The National Science Foundation (NSF) has awarded a $250,000 grant to a team of University of Houston College of Technology researchers, Luca Pollonini, assistant professor of computer engineering technology and computational health informatics and Jamison V. Kovach, PMI Houston endowed professor in project management. Their collaboration will result in further development of a system for the early detection of pressure injuries and the acceleration of the technology into a marketable product.
Pressure injuries, commonly known as bedsores, are wounds caused by prolonged pressure exerting on the skin of individuals with limited mobility, such as bed-bound patients and wheelchair users. Although a pressure injury initially manifests as an apparently innocuous skin redness, it can rapidly develop into a fully penetrating wound. Approximately 2.5 million pressure injuries are reported yearly, in which patients experience pain and risks of fatal infections. In addition, treatment costs of hospital-generated pressure injuries absorbed by healthcare organizations are estimated $12 billion per year, accompanied by the negative impact on quality ratings.
Pollonini is developing an optical sensing patch called InSPECT (Innovative Skin Patch for Examination and Care Technology) aimed at detecting pressure injuries at the earliest stage possible, when they are still painless and inexpensive to treat. The technology at the core of the exploration is near infrared spectroscopy, which illuminates human tissues with infrared light at 650-1000 nanometers to measure blood perfusion up to several centimeters underneath the skin. Pollonini said, “In this translational research, we intend to use this non-invasive sensing technology to generate actionable information that, upon effective integration into the healthcare facility’s nursing workflow, will prevent or eliminate the progression of pressure injuries.” The goals are to measure and model the effects of prolonged pressure on tissues in a variety of healthy populations and to optimize the design of InSPECT with respect to cost while maintaining its ability to capture significant effects of pressure on tissues. “No one has ever monitored what happens beneath the skin minute to minute,” Pollonini said.

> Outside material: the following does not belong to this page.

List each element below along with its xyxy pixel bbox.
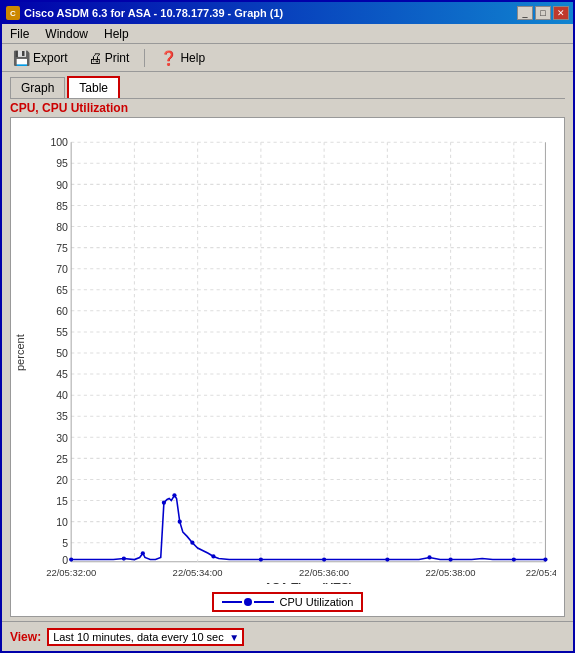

With InSPECT, the patient wears a non-invasive, optical imaging patch that continuously monitors structural and functional tissue alterations caused by external pressure. Using an array of sensors that measure physiological parameters such as tissue optical properties and tissue hemodynamics, it replaces the periodic, subjective visual skin inspection by caregivers with a continuous, objective, quantitative assessment of tissues under pressure, thus providing early detection information that help nurses intervene to prevent progression into a penetrating wound.
Although future plans include transitioning the technology from a laboratory prototype to a commercial product, an important step will be to learn how to communicate meaningful information to healthcare practitioners who can ultimately take action with treatment. Kovach is collaborating with Pollonini to investigate ways to implement effective communication of the early detection of a pressure ulcer to nursing staff without interrupting their workflow. She said that such knowledge could be acquired only by cultivating relationships to understand their information priorities and to learn how actionable patient information should be communicated within the clinical setting. “This project is a perfect merger and application of technology, science, and engineering using quality improvement and design methodologies to develop a process that fits users’ needs,” said Kovach.